The american samoa buoy had a maximum in the 14-18 second energy late Friday through Saturday. The long-period swell should be filled in locally above average by Tuesday, with a slow increase to a maximum Tuesday night well above average from 190-200 degrees. Swell energy from 190-200 degrees should slowly trend down, reaching average levels by Thursday and lingering into Friday.
A low pressure deepened near 50s, 160°W 6/15-16 reaching severe gale status. The magnitude of winds and seas was lower than the former, though it had a wider fetch. Seas grew to around 25 feet with a direct aim at Hawaii over the 175-190 degree band.
Long-period forerunners are due Wednesday night, with the event climbing above average Thursday, .peaking Thursday night, and holding above average on Friday. Heights should fall to near to a notch above the summer average on Saturday from near due south.
Wave energy in Hawaii this week is also expected from 140-160 degrees. A sequence of low pressure systems SW to S of Easter Island within 6/12-18 should make for a long-lived spell of SE swell.

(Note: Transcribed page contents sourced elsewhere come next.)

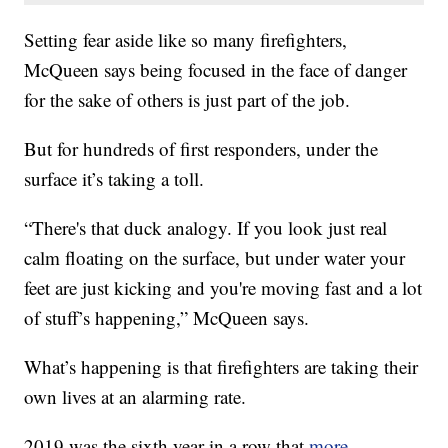
Setting fear aside like so many firefighters,
McQueen says being focused in the face of danger
for the sake of others is just part of the job.
But for hundreds of first responders, under the
surface it’s taking a toll.
“There's that duck analogy. If you look just real
calm floating on the surface, but under water your
feet are just kicking and you're moving fast and a lot
of stuff’s happening,” McQueen says.
What’s happening is that firefighters are taking their
own lives at an alarming rate.
2019 was the sixth year in a row that
more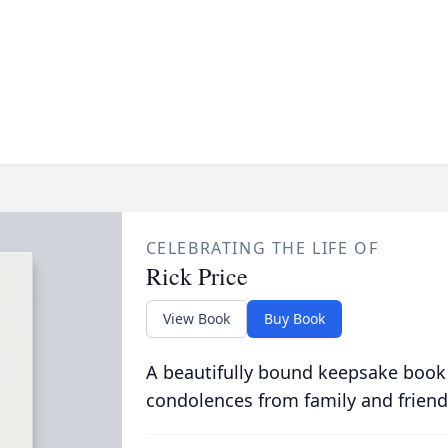
CELEBRATING THE LIFE OF
Rick Price
View Book
Buy Book
A beautifully bound keepsake book
condolences from family and friend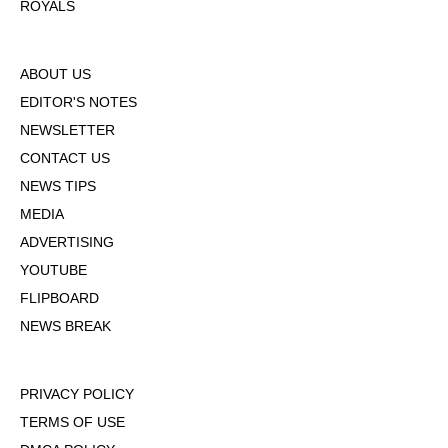
ROYALS
ABOUT US
EDITOR'S NOTES
NEWSLETTER
CONTACT US
NEWS TIPS
MEDIA
ADVERTISING
YOUTUBE
FLIPBOARD
NEWS BREAK
PRIVACY POLICY
TERMS OF USE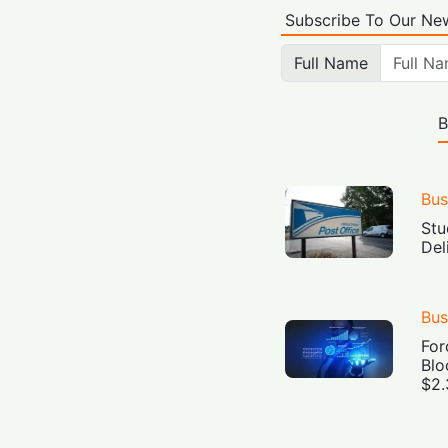
Subscribe To Our New
Full Name
B
Bus
Stu
Del
Bus
For
Blo
$2.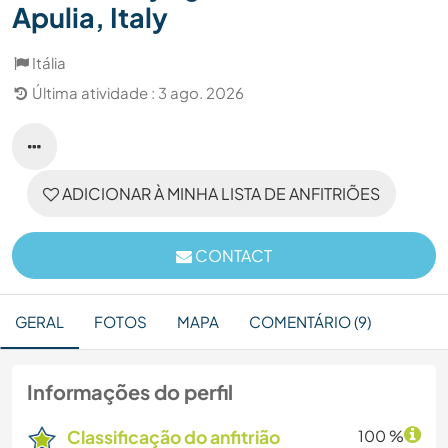
Apulia, Italy
Itália
Última atividade : 3 ago. 2026
ADICIONAR À MINHA LISTA DE ANFITRIÕES
CONTACT
GERAL
FOTOS
MAPA
COMENTÁRIO (9)
Informações do perfil
Classificação do anfitrião
100 %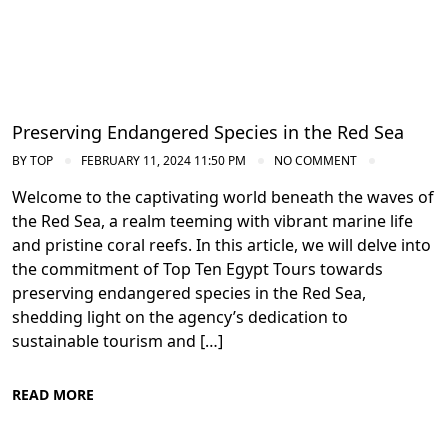
Preserving Endangered Species in the Red Sea
BY
TOP
FEBRUARY 11, 2024 11:50 PM
NO COMMENT
Welcome to the captivating world beneath the waves of
the Red Sea, a realm teeming with vibrant marine life
and pristine coral reefs. In this article, we will delve into
the commitment of Top Ten Egypt Tours towards
preserving endangered species in the Red Sea,
shedding light on the agency’s dedication to
sustainable tourism and […]
READ MORE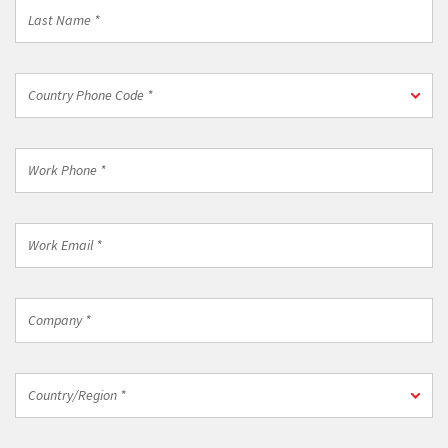
Last
Name
*
Country
Country Phone Code *
Phone
Code
*
Work
Phone
*
Work
Email
*
Company
*
Country/Region
Country/Region *
*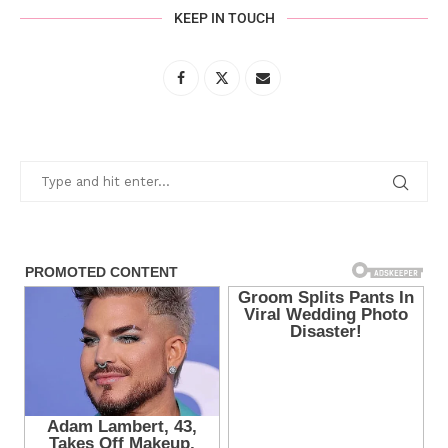
KEEP IN TOUCH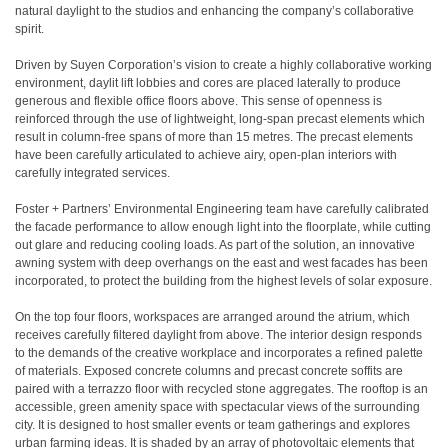
natural daylight to the studios and enhancing the company’s collaborative
spirit.
Driven by Suyen Corporation’s vision to create a highly collaborative working
environment, daylit lift lobbies and cores are placed laterally to produce
generous and flexible office floors above. This sense of openness is
reinforced through the use of lightweight, long-span precast elements which
result in column-free spans of more than 15 metres. The precast elements
have been carefully articulated to achieve airy, open-plan interiors with
carefully integrated services.
Foster + Partners’ Environmental Engineering team have carefully calibrated
the facade performance to allow enough light into the floorplate, while cutting
out glare and reducing cooling loads. As part of the solution, an innovative
awning system with deep overhangs on the east and west facades has been
incorporated, to protect the building from the highest levels of solar exposure.
On the top four floors, workspaces are arranged around the atrium, which
receives carefully filtered daylight from above. The interior design responds
to the demands of the creative workplace and incorporates a refined palette
of materials. Exposed concrete columns and precast concrete soffits are
paired with a terrazzo floor with recycled stone aggregates. The rooftop is an
accessible, green amenity space with spectacular views of the surrounding
city. It is designed to host smaller events or team gatherings and explores
urban farming ideas. It is shaded by an array of photovoltaic elements that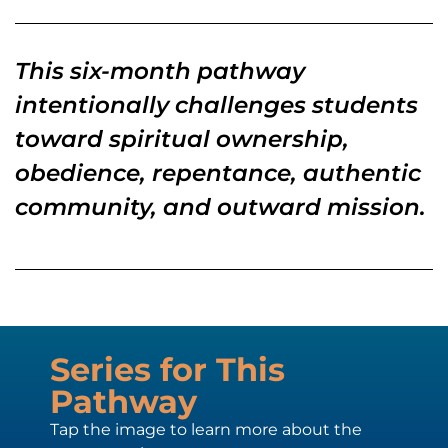
This six-month pathway
intentionally challenges students
toward spiritual ownership,
obedience, repentance, authentic
community, and outward mission.
Series for This
Pathway
Tap the image to learn more about the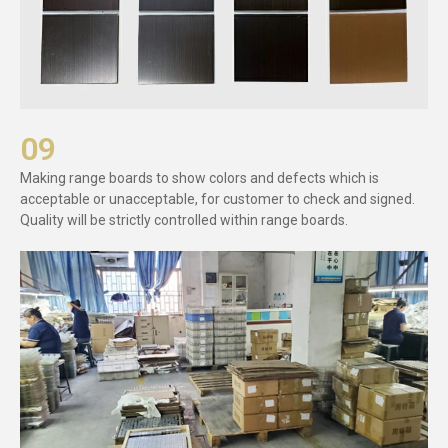
09
Making range boards to show colors and defects which is
acceptable or unacceptable, for customer to check and signed.
Quality will be strictly controlled within range boards.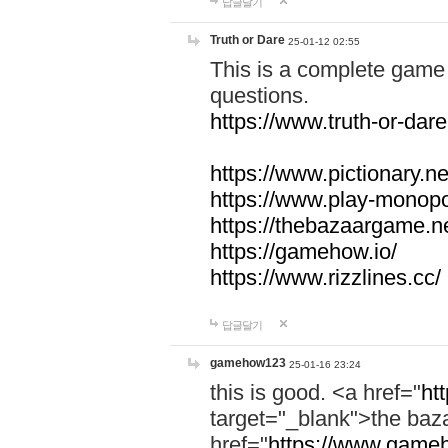
답글달기
Truth or Dare
25-01-12 02:55
This is a complete game 
questions.
https://www.truth-or-dare
https://www.pictionary.ne
https://www.play-monopol
https://thebazaargame.ne
https://gamehow.io/
https://www.rizzlines.cc/
답글달기
gamehow123
25-01-16 23:24
this is good. <a href="
ht
target="_blank">the ba
href="
https://www.gameh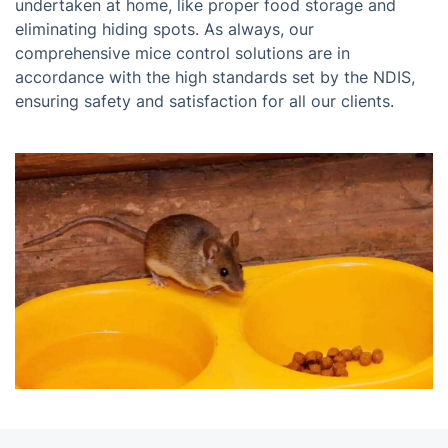
undertaken at home, like proper food storage and
eliminating hiding spots. As always, our
comprehensive mice control solutions are in
accordance with the high standards set by the NDIS,
ensuring safety and satisfaction for all our clients.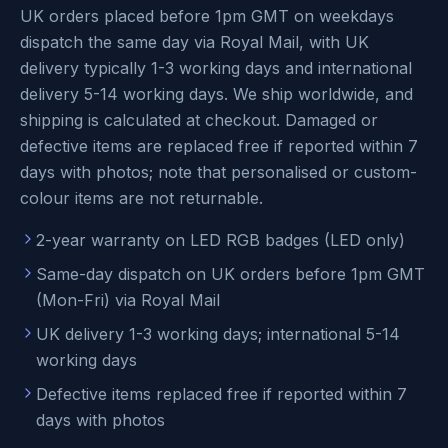
UK orders placed before 1pm GMT on weekdays
dispatch the same day via Royal Mail, with UK
delivery typically 1-3 working days and international
delivery 5-14 working days. We ship worldwide, and
shipping is calculated at checkout. Damaged or
defective items are replaced free if reported within 7
days with photos; note that personalised or custom-
colour items are not returnable.
2-year warranty on LED RGB badges (LED only)
Same-day dispatch on UK orders before 1pm GMT
(Mon-Fri) via Royal Mail
UK delivery 1-3 working days; international 5-14
working days
Defective items replaced free if reported within 7
days with photos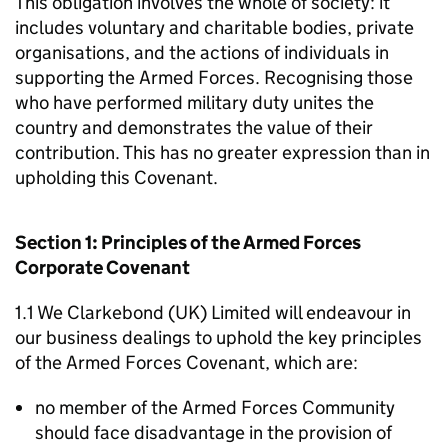
This obligation involves the whole of society: it
includes voluntary and charitable bodies, private
organisations, and the actions of individuals in
supporting the Armed Forces. Recognising those
who have performed military duty unites the
country and demonstrates the value of their
contribution. This has no greater expression than in
upholding this Covenant.
Section 1: Principles of the Armed Forces
Corporate Covenant
1.1 We Clarkebond (UK) Limited will endeavour in
our business dealings to uphold the key principles
of the Armed Forces Covenant, which are:
no member of the Armed Forces Community
should face disadvantage in the provision of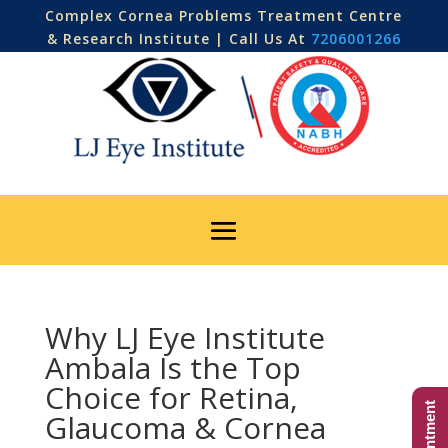
Complex Cornea Problems Treatment Centre
& Research Institute | Call Us At
7206001266
Why LJ Eye Institute
Ambala Is the Top
Choice for Retina,
Glaucoma & Cornea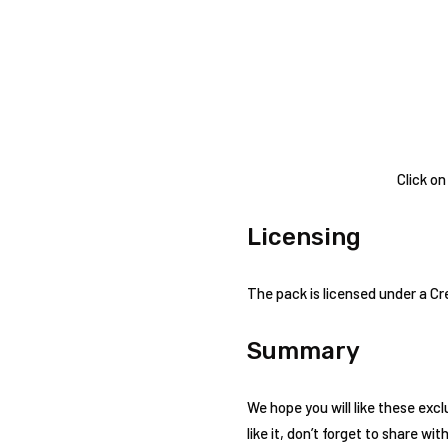
Click on
Licensing
The pack is licensed under a C
Summary
We hope you will like these excl
like it, don’t forget to share wit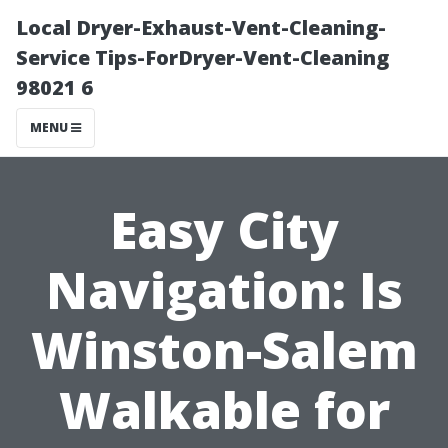
Local Dryer-Exhaust-Vent-Cleaning-
Service Tips-ForDryer-Vent-Cleaning
98021 6
MENU
Easy City
Navigation: Is
Winston-Salem
Walkable for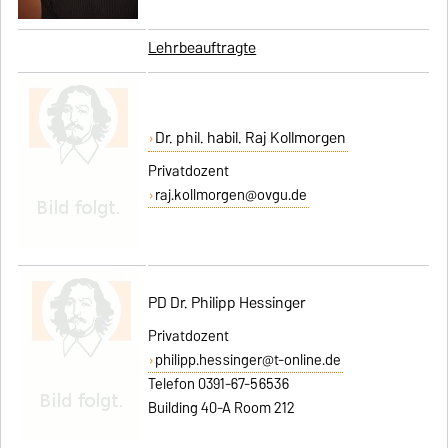
Lehrbeauftragte
Dr. phil. habil. Raj Kollmorgen
Privatdozent
raj.kollmorgen@ovgu.de
PD Dr. Philipp Hessinger
Privatdozent
philipp.hessinger@t-online.de
Telefon 0391-67-56536
Building 40-A Room 212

The first event should have long-period forerunners late Tuesday with the event peaking late Wednesday above average. The second event is on its heels, building Thursday and peaking Friday. It should linger near or a notch below average through the weekend.
4.4ft @ 10s from 309° (WNW)
3.5ft @ 11s from 317° (NW)
4.6ft @ 8s from 88° (E)
Wind map at 2pm.
Wind map at 2pm in this other model. Significant difference in the predicted wind strength. Could be the last time I post it if it ends up blowing strong instead.
North Pacific shows a small WNW fetch and the windswell one.
South Pacific has two small and weak closer fetches and one small but stronger more distant one.